Find the Width of the Slit Given the Energy of the Electron Beam

[Potatochip911]

Homework Statement

(image is clickable)The figure below shows the distribution of impacts on a screen (see image above) when a beam of electrons of energy $2.5 \cdot 10^{-3}$eV passes through a single slit. The width of the slit is?

Homework Equations

$a\sin\theta=m\lambda \\ I(\theta)=I_{m}(\frac{\sin\alpha}{\alpha})^2 \\ \alpha=\frac{\pi a}{\lambda} \sin\theta \\ I_{0}=1\cdot 10^{-12}W/m^2$

The Attempt at a Solution

[/B]
Since it's a graph of $I/I_{0}$ and at $\theta=0$ the ratio is 1 the maximum intensity is therefore $I_{0}$, It can also be seen that there is a minimum at 1 degree.

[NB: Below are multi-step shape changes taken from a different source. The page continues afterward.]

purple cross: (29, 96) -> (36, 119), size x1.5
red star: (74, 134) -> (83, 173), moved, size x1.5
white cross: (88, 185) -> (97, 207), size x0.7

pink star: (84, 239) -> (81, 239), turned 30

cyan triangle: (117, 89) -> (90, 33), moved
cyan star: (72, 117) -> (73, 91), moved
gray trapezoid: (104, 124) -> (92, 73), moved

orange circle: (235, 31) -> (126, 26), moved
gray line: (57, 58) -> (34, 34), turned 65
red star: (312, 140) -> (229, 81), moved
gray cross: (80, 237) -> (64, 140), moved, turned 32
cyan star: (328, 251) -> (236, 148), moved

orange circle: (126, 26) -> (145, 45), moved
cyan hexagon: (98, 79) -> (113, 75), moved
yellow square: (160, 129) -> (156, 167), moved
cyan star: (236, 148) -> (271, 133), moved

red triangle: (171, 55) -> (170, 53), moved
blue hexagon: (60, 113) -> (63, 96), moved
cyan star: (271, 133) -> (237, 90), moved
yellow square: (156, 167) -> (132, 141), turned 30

So in the equation $a\sin\theta=m\lambda$ I am just missing the value for $\lambda$. The intensity equation looks like it won't be solvable for $\alpha$ so I was wondering how to use the fact that they've given the energy passing through the slit. I'm confused as to how I'm supposed to use this information since it doesn't give the number of electrons going through the slit just "a beam of electrons".

 

[ecastro]

Your slit width may be a ratio of physical width length and wavelength.

 

[Potatochip911]

Your slit width may be a ratio of physical width length and wavelength.

I don't understand what you mean by physical width length.

 

[ecastro]

I don't understand what you mean by physical width length.

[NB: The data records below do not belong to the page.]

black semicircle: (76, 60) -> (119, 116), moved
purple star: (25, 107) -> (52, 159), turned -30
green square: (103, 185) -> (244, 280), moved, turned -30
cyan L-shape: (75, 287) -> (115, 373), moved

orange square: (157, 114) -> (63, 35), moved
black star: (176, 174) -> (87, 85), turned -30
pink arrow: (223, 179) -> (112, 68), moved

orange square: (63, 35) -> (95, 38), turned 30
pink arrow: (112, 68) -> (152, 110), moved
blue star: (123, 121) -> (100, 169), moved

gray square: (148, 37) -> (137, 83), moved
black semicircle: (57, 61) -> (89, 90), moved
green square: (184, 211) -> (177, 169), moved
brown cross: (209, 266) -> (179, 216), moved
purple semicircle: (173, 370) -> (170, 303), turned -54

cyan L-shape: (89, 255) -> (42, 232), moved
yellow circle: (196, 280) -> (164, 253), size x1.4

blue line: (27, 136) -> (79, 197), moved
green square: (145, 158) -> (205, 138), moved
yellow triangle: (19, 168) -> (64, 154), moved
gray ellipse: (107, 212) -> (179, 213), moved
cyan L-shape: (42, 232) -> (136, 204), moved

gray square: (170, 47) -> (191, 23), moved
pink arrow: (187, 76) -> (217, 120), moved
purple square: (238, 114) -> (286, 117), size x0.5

It is the length of your slit.

 

[ehild]

You need the wavelength of the electrons, and you get it from their momentum; and you get the momentum from the energy.

 

[Potatochip911]

So I have $a=\frac{m\lambda}{\sin\theta}$. Also $\lambda=\frac{h}{m_{e}v}$ but speed is unknown so I tried solving it but I ended up getting the wrong answer. $E=\frac{1}{2}m_{e}v^2$ to solve for speed which results in $a=\frac{mh}{\sin \theta \sqrt{2 E m_{e}}}$ with m=1; sinθ=1°, h=4.14*10^{-15}eV; $m_{e}=9.109*10^{-31}kg$ and E=2.5*10^{-3}eV does not produce the correct answer.

 

[ehild]

Your formula for the wavelength is not correct. The unit of h is not eV.
I suggest to use joules for energy and joule-seconds for h.

 

[Potatochip911]

Your formula for the wavelength is not correct. The unit of h is not eV.
I suggest to use joules for energy and joule-seconds for h.

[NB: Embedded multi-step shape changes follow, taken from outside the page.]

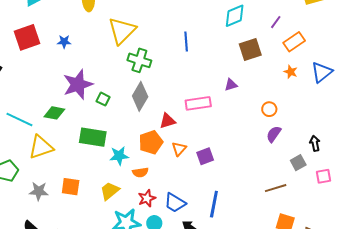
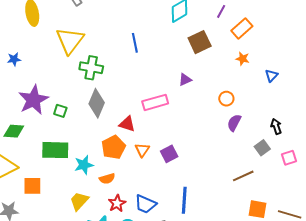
blue triangle: (322, 72) -> (271, 76), moved, size x0.6
red triangle: (167, 121) -> (127, 124), turned 42
orange square: (71, 187) -> (32, 186), moved

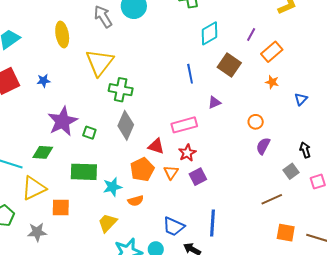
brown square: (200, 42) -> (229, 65), turned -30
blue line: (135, 43) -> (190, 74), moved
red star: (117, 203) -> (187, 153), moved

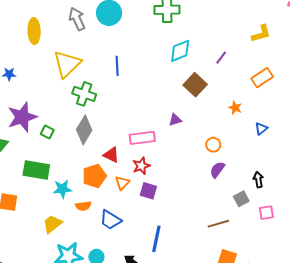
orange rectangle: (272, 52) -> (262, 78), moved
blue line: (190, 74) -> (117, 66), moved
purple square: (198, 177) -> (148, 191), turned 36
blue trapezoid: (174, 227) -> (110, 220), moved

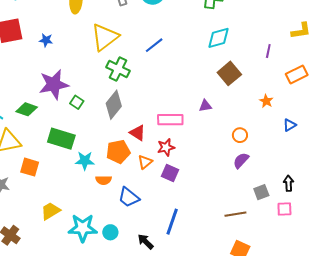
purple line: (221, 58) -> (268, 51), moved, turned -32
blue line: (117, 66) -> (154, 45), turned 48
black arrow: (258, 180) -> (289, 183), moved
yellow trapezoid: (52, 224) -> (51, 211), moved

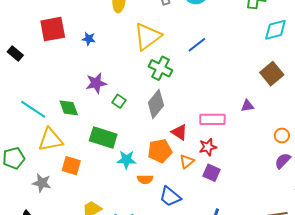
cyan diamond: (219, 38) -> (275, 30), moved
purple star: (54, 84) -> (96, 83), size x0.7
green diamond: (27, 109) -> (69, 108), turned 50

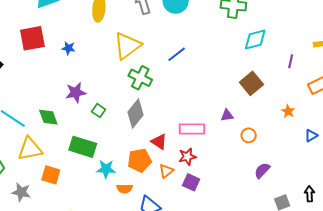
orange circle: (282, 135) -> (249, 135), moved

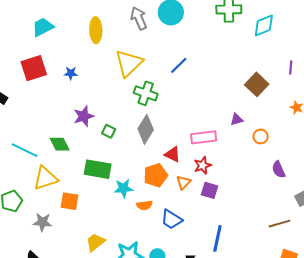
cyan diamond: (255, 39) -> (264, 26), moved
purple line: (291, 61) -> (291, 68), moved
purple semicircle: (262, 170) -> (279, 170), turned -60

Okay so I converted to joules but it appears something is wrong with my equation for slit width, if I just plug in the units I get $$a=\frac{(1)(J*s)(m/s)}{(kg)(J)(1)}$$ after cancelling I'm left with $a=\frac{m}{kg}$ which is clearly wrong.

 

[ehild]

The formula $a=\frac{mh}{\sin \theta \sqrt{2 E m_{e}}}$ is wrong. You wrote too many m-s.
What is mv?

 

[Potatochip911]

The formula $a=\frac{mh}{\sin \theta \sqrt{2 E m_{e}}}$ is wrong. You wrote too many m-s.
What is mv?

mv would be the momentum of the electron.
Well this is the oddest question I have ever done, I thought my equation was wrong because I forgot there was a square root when I was checking the units and I could not get the correct answer out of it earlier, but after reviewing the units again at each stage and plugging in the same numbers at the end I got the correct answer. So it turns out that using $a=\frac{mh}{\sin\theta \sqrt{2E\cdot m_{e}}}$ works for using joules and if I want to do the calculation with electron volts I have to use $a=\frac{mh}{\sin\theta \sqrt{\frac{2E\cdot m_{e}}{1.6\cdot10^{-19}}}}$

 

[ehild]

I see; m in the numerator is the order of the minimum, not the mass of the electron.
I usually like to solve a problem symbolically, but that was a case when calculating the numerical value of the speed of the electron and the wavelength of the electron would have been more suggestive and easiest to check. First you need to check if the speed of the electron is not close to the speed of light. The wavelength of the electron should be in the nanometer range. And then, you can get the slit width.Using eV-s unit for h is all right if E and h are in a linear relation as in the case E=hf, for the energy and frequency of a photon. In your formula, h was divided by the square root of energy so you had to work with square root of eV unit, which makes the calculation complicated.